- [Prompt]: List each line of the data that holds the word "اضطراب".

● ● ● ● ●

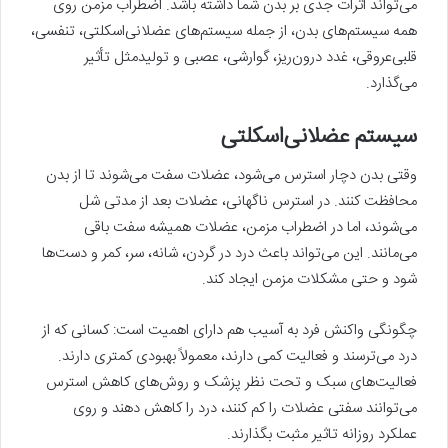
می‌تواند اثرات جدی بر بدن شما داشته باشد. اضطراب مزمن روی
همه سیستم‌های بدن، از جمله سیستم‌های عضلانی‌اسکلتی، تنفسی،
قلبی‌عروقی، غدد درون‌ریز، گوارشی، عصبی و تولیدمثل تأثیر
می‌گذارد.
سیستم عضلانی‌اسکلتی
وقتی بدن دچار استرس می‌شود، عضلات سفت می‌شوند تا از بدن
محافظت کنند. در استرس ناگهانی، عضلات بعد از مدتی شل
می‌شوند، اما در اضطراب مزمن، عضلات همیشه سفت باقی
می‌مانند. این می‌تواند باعث درد در گردن، شانه، سر، کمر و دست‌ها
شود و حتی مشکلات مزمن ایجاد کند.
چگونگی واکنش فرد به آسیب هم دارای اهمیت است: کسانی که از
درد می‌ترسند و فعالیت کمی دارند، معمولاً بهبودی کمتری دارند.
فعالیت‌های سبک و تحت نظر پزشک و روش‌های کاهش استرس
می‌توانند سفتی عضلات را کم کنند، درد را کاهش دهند و روی
عملکرد روزانه تاثیر مثبت بگذارند.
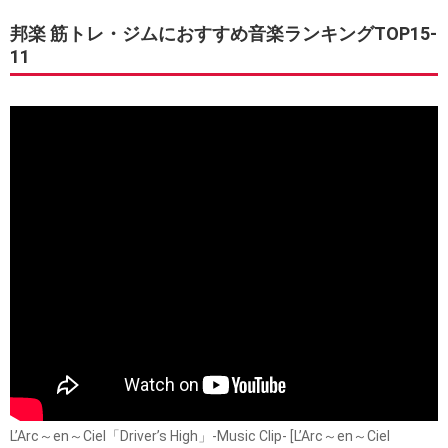
邦楽 筋トレ・ジムにおすすめ音楽ランキングTOP15-
11
L’Arc～en～Ciel「Driver’s High」-Music Clip- [L’Arc～en～Ciel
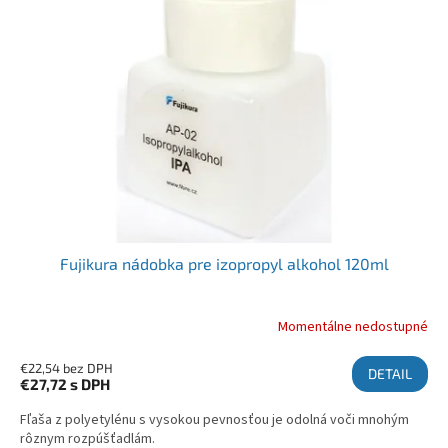
Fujikura nádobka pre izopropyl alkohol 120ml
Momentálne nedostupné
€22,54 bez DPH
DETAIL
€27,72
s DPH
Fľaša z polyetylénu s vysokou pevnosťou je odolná voči mnohým
rôznym rozpúšťadlám.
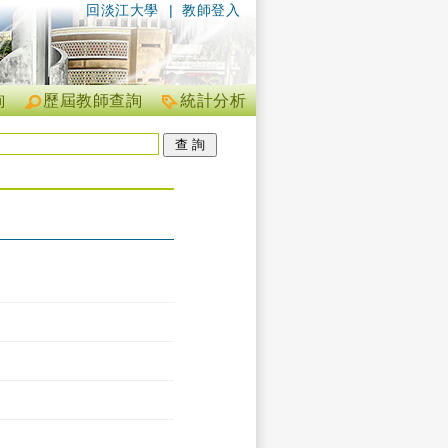
回淡江大學
|
教師登入
詢
歷屆教師查詢
統計分析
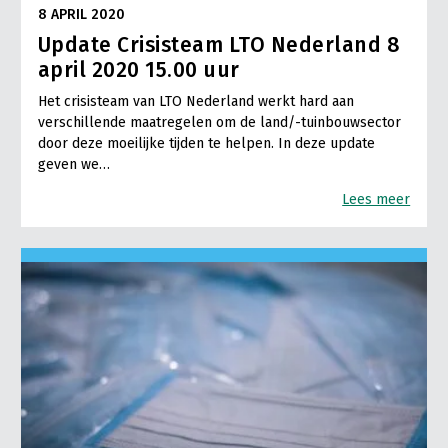
8 APRIL 2020
Update Crisisteam LTO Nederland 8
april 2020 15.00 uur
Het crisisteam van LTO Nederland werkt hard aan
verschillende maatregelen om de land/-tuinbouwsector
door deze moeilijke tijden te helpen. In deze update
geven we…
Lees meer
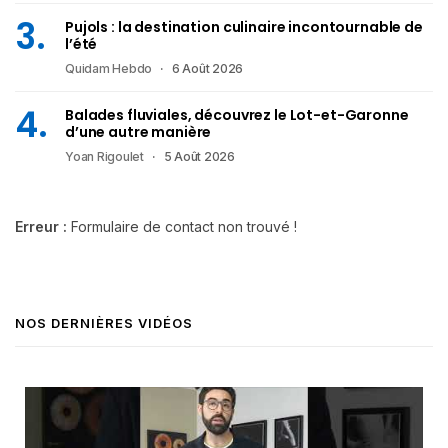
Pujols : la destination culinaire incontournable de
l’été
Quidam Hebdo
6 Août 2026
Balades fluviales, découvrez le Lot-et-Garonne
d’une autre manière
Yoan Rigoulet
5 Août 2026
Erreur :
Formulaire de contact non trouvé !
NOS DERNIÈRES VIDÉOS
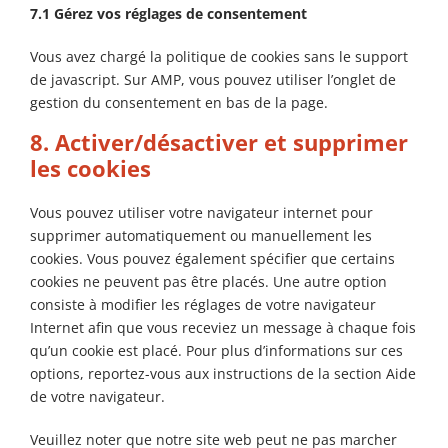
7.1 Gérez vos réglages de consentement
Vous avez chargé la politique de cookies sans le support
de javascript. Sur AMP, vous pouvez utiliser l’onglet de
gestion du consentement en bas de la page.
8. Activer/désactiver et supprimer
les cookies
Vous pouvez utiliser votre navigateur internet pour
supprimer automatiquement ou manuellement les
cookies. Vous pouvez également spécifier que certains
cookies ne peuvent pas être placés. Une autre option
consiste à modifier les réglages de votre navigateur
Internet afin que vous receviez un message à chaque fois
qu’un cookie est placé. Pour plus d’informations sur ces
options, reportez-vous aux instructions de la section Aide
de votre navigateur.
Veuillez noter que notre site web peut ne pas marcher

● ● ● ● ●

- [Answer to this task]:
می‌تواند اثرات جدی بر بدن شما داشته باشد. اضطراب مزمن روی
می‌شوند، اما در اضطراب مزمن، عضلات همیشه سفت باقی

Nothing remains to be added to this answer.